[Opening SUPPLIED DATA section]

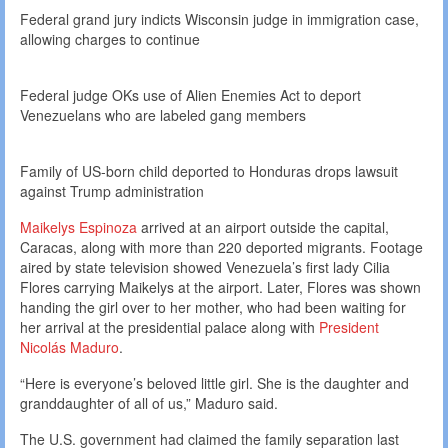
Federal grand jury indicts Wisconsin judge in immigration case,
allowing charges to continue
Federal judge OKs use of Alien Enemies Act to deport
Venezuelans who are labeled gang members
Family of US-born child deported to Honduras drops lawsuit
against Trump administration
Maikelys Espinoza
arrived at an airport outside the capital,
Caracas, along with more than 220 deported migrants. Footage
aired by state television showed Venezuela’s first lady Cilia
Flores carrying Maikelys at the airport. Later, Flores was shown
handing the girl over to her mother, who had been waiting for
her arrival at the presidential palace along with
President
Nicolás Maduro
.
“Here is everyone’s beloved little girl. She is the daughter and
granddaughter of all of us,” Maduro said.
The U.S. government had claimed the family separation last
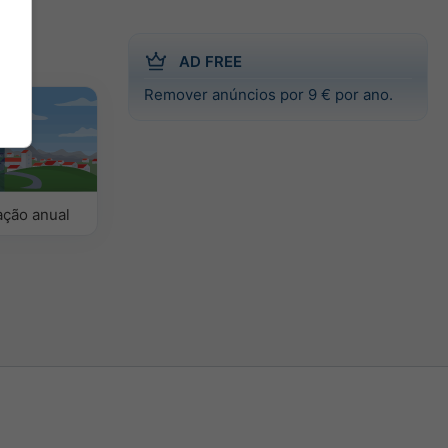
AD FREE
Remover anúncios por 9 € por ano.
ção anual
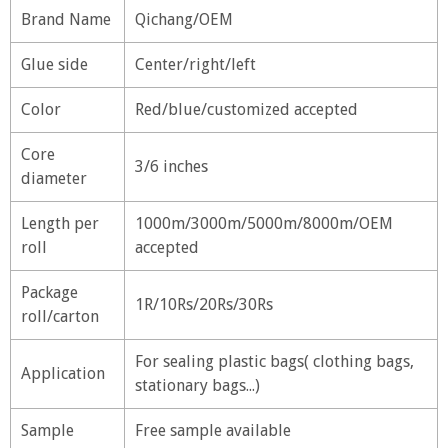
Brand Name
Qichang/OEM
Glue side
Center/right/left
Color
Red/blue/customized accepted
Core
3/6 inches
diameter
Length per
1000m/3000m/5000m/8000m/OEM
roll
accepted
Package
1R/10Rs/20Rs/30Rs
roll/carton
For sealing plastic bags( clothing bags,
Application
stationary bags...)
Sample
Free sample available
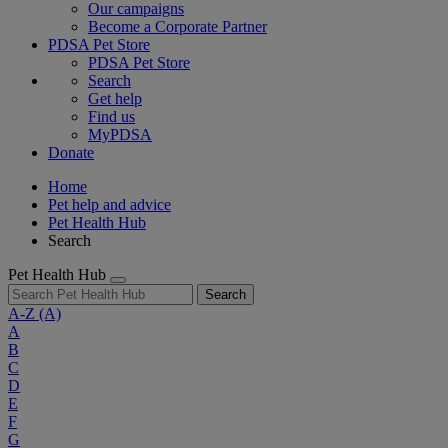
Our campaigns
Become a Corporate Partner
PDSA Pet Store
PDSA Pet Store
Search
Get help
Find us
MyPDSA
Donate
Home
Pet help and advice
Pet Health Hub
Search
Pet Health Hub
Search
A-Z
(A)
A
B
C
D
E
F
G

[Closing SUPPLIED DATA section]

AIM OF THE TASK: All of the lines above that carry the string "deported" need to be found and copied.

RESULT OF THE TASK:
Family of US-born child deported to Honduras drops lawsuit
Caracas, along with more than 220 deported migrants. Footage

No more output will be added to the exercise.